No other issue brings up such heated debate in hunting circles as posession limits do. I've heard some argue that there is no 'freezer' limit. That posession limits only applies to when you're away from home. Others say posession limit is concrete and you better have an open limit if you want to go out and hunt because if you have a posession limit in your freezer and go out and shoot any birds it will put you over.

I guess the law is open for some interpretation which is why it can get so heated. With the early goose season posession limit being 10 and the regular season posession limit being 6, can I only have 6 in my freezer once the regular season starts? If I have 10 in my freezer that were lawfully taken and I was lawfully abiding the posession law for that season, am I still breaking the law?


----------



## Anas Strepera (Nov 10, 2004)

Let's say I had 5 geese in the freeze after early goose season and went out and shot my 3 bird limit during the regular season. For some reason the game warden follows me home and now sees that I have 8 birds in posession. Would he ticket me?


----------



## wtrfwlr (Sep 29, 2004)

When that happens get back too me. I have never heard of anybody being checked for a possession limit, unless they are a known poacher and are beign watched to begin with.


----------



## Anas Strepera (Nov 10, 2004)

Are you saying there is a freezer limit then?


----------



## SOTA'N'KOTA (Sep 9, 2004)

There is no limit on what you have in your freezer as long as your legal everywhere else. If the game warden was to look in my freezer I'd be SOL but he knows I'm legit and don't poach.


----------



## strand (Sep 29, 2004)

Yes, I believe you are breaking the law. I recently read the book Poachers Caught about a Minnesota game warden who on many occassions busted guys doing something on the brink of what the law states and just happened to be led back to the freezer at the cabin to find in many cases 100's of fish and solicited fines for over possession.

But as wtrfwlr said you probably won't get busted unless the warden has a good suspicion, but sometimes the wardens are curious.


----------



## Chuck Smith (Feb 22, 2005)

Ok..... early goose I am not sure what to tell you.

But lets just say for waterfowl regular season. You can only have as many ducks or geese as the most liberal license you hold.

So example... If you have a ND license (12 ducks in possession), MN (12 ducks in possession), Manitoba (24 ducks in possession).

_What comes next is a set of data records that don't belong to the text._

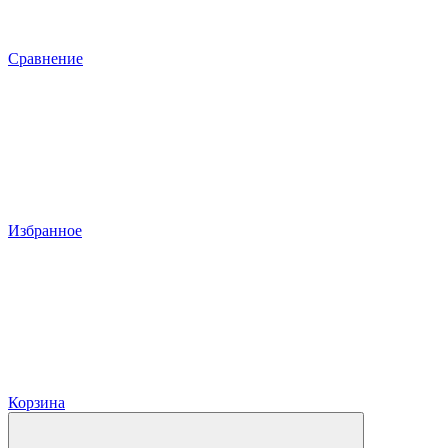
Сравнение
Избранное
Корзина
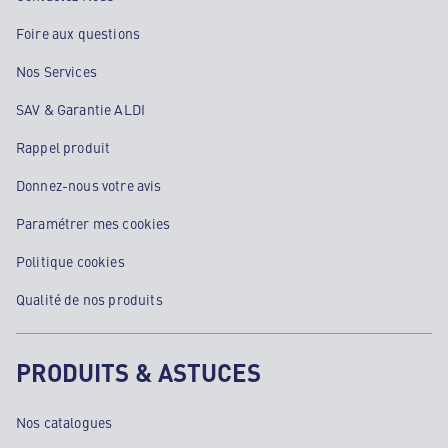
Foire aux questions
Nos Services
SAV & Garantie ALDI
Rappel produit
Donnez-nous votre avis
Paramétrer mes cookies
Politique cookies
Qualité de nos produits
PRODUITS & ASTUCES
Nos catalogues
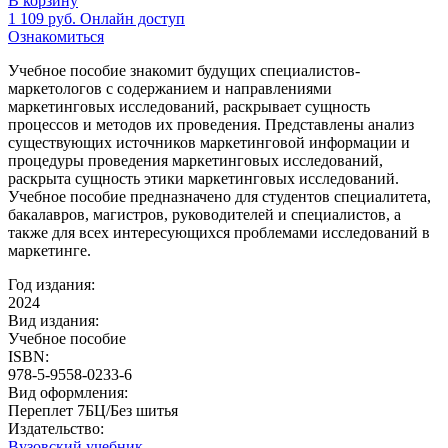
В корзину
1 109
руб.
Онлайн доступ
Ознакомиться
Учебное пособие знакомит будущих специалистов-
маркетологов с содержанием и направлениями
маркетинговых исследований, раскрывает сущность
процессов и методов их проведения. Представлены анализ
существующих источников маркетинговой информации и
процедуры проведения маркетинговых исследований,
раскрыта сущность этики маркетинговых исследований.
Учебное пособие предназначено для студентов специалитета,
бакалавров, магистров, руководителей и специалистов, а
также для всех интересующихся проблемами исследований в
маркетинге.
Год издания:
2024
Вид издания:
Учебное пособие
ISBN:
978-5-9558-0233-6
Вид оформления:
Переплет 7БЦ/Без шитья
Издательство:
Вузовский учебник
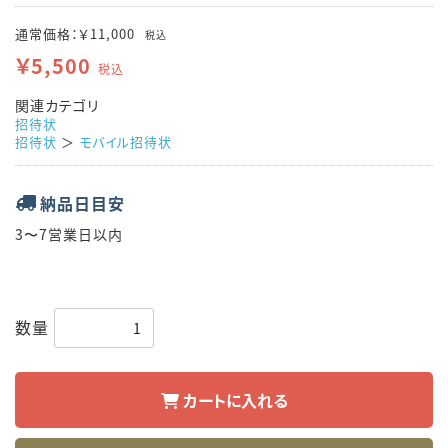
通常価格：￥11,000
税込
￥5,500
税込
関連カテゴリ
招待状
招待状
＞
モバイル招待状
納品日目安
3〜7営業日以内
数量
カートに入れる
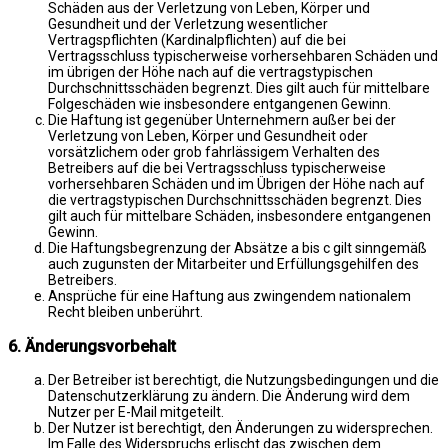
Schäden aus der Verletzung von Leben, Körper und
Gesundheit und der Verletzung wesentlicher
Vertragspflichten (Kardinalpflichten) auf die bei
Vertragsschluss typischerweise vorhersehbaren Schäden und
im übrigen der Höhe nach auf die vertragstypischen
Durchschnittsschäden begrenzt. Dies gilt auch für mittelbare
Folgeschäden wie insbesondere entgangenen Gewinn.
Die Haftung ist gegenüber Unternehmern außer bei der
Verletzung von Leben, Körper und Gesundheit oder
vorsätzlichem oder grob fahrlässigem Verhalten des
Betreibers auf die bei Vertragsschluss typischerweise
vorhersehbaren Schäden und im Übrigen der Höhe nach auf
die vertragstypischen Durchschnittsschäden begrenzt. Dies
gilt auch für mittelbare Schäden, insbesondere entgangenen
Gewinn.
Die Haftungsbegrenzung der Absätze a bis c gilt sinngemäß
auch zugunsten der Mitarbeiter und Erfüllungsgehilfen des
Betreibers.
Ansprüche für eine Haftung aus zwingendem nationalem
Recht bleiben unberührt.
6. Änderungsvorbehalt
Der Betreiber ist berechtigt, die Nutzungsbedingungen und die
Datenschutzerklärung zu ändern. Die Änderung wird dem
Nutzer per E-Mail mitgeteilt.
Der Nutzer ist berechtigt, den Änderungen zu widersprechen.
Im Falle des Widerspruchs erlischt das zwischen dem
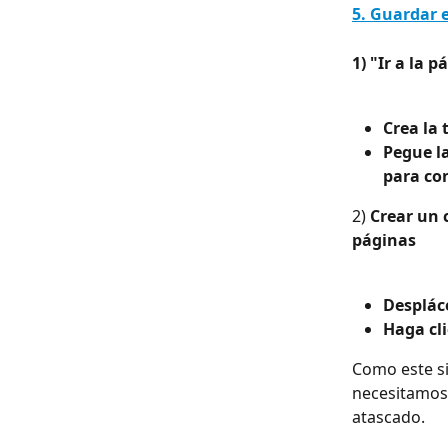
5. Guardar e
1) "Ir a la 
Crea la
Pegue la
para co
2) 
Crear un 
páginas
Despláce
Haga cli
Como este si
necesitamos 
atascado.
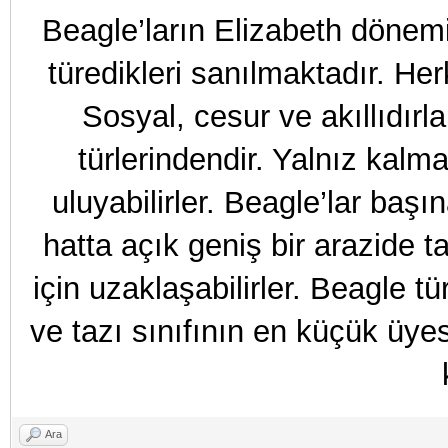
Beagle’ların Elizabeth dönemi
türedikleri sanılmaktadır. Her
Sosyal, cesur ve akıllıdırl
türlerindendir. Yalnız kalm
uluyabilirler. Beagle’lar başı
hatta açık geniş bir arazide 
için uzaklaşabilirler. Beagle t
ve tazı sınıfının en küçük üye
Ara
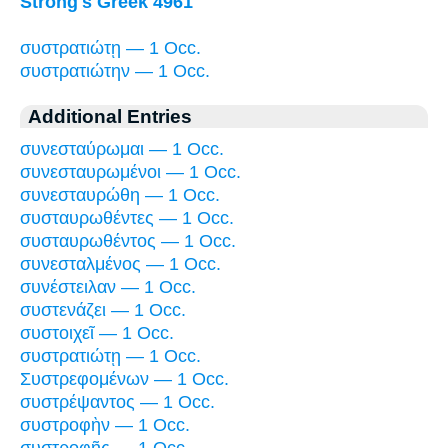
Strong's Greek 4961
συστρατιώτῃ — 1 Occ.
συστρατιώτην — 1 Occ.
Additional Entries
συνεσταύρωμαι — 1 Occ.
συνεσταυρωμένοι — 1 Occ.
συνεσταυρώθη — 1 Occ.
συσταυρωθέντες — 1 Occ.
συσταυρωθέντος — 1 Occ.
συνεσταλμένος — 1 Occ.
συνέστειλαν — 1 Occ.
συστενάζει — 1 Occ.
συστοιχεῖ — 1 Occ.
συστρατιώτῃ — 1 Occ.
Συστρεφομένων — 1 Occ.
συστρέψαντος — 1 Occ.
συστροφὴν — 1 Occ.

YOu better not have more than 24 ducks in your freezer. Even though you have licenses that state you can have 48.....you can only have the most liberal of them. So if you go to ND on a hunt and have birds still left in your freezer from a Canada trip or from opening day in MN or your home state..... You are technically over your limit. I heard this first hand from a Game Warden.


----------



## dakotashooter2 (Oct 31, 2003)

Because they are migratory birds Federal Law take precidence. Often the feds and the states have different interpretation of possesion limit. As I understand it under Federal Law, possession limit includes what you have in your freezer but many state laws no longer consider it part of your possession limit once it reaches its final destination (home/freezer).

So in many cases if a local warden checks you they won't pursue it but if a Federal Warden checks you might be in trouble.

I only know this because I slept at a Holiday INN................


----------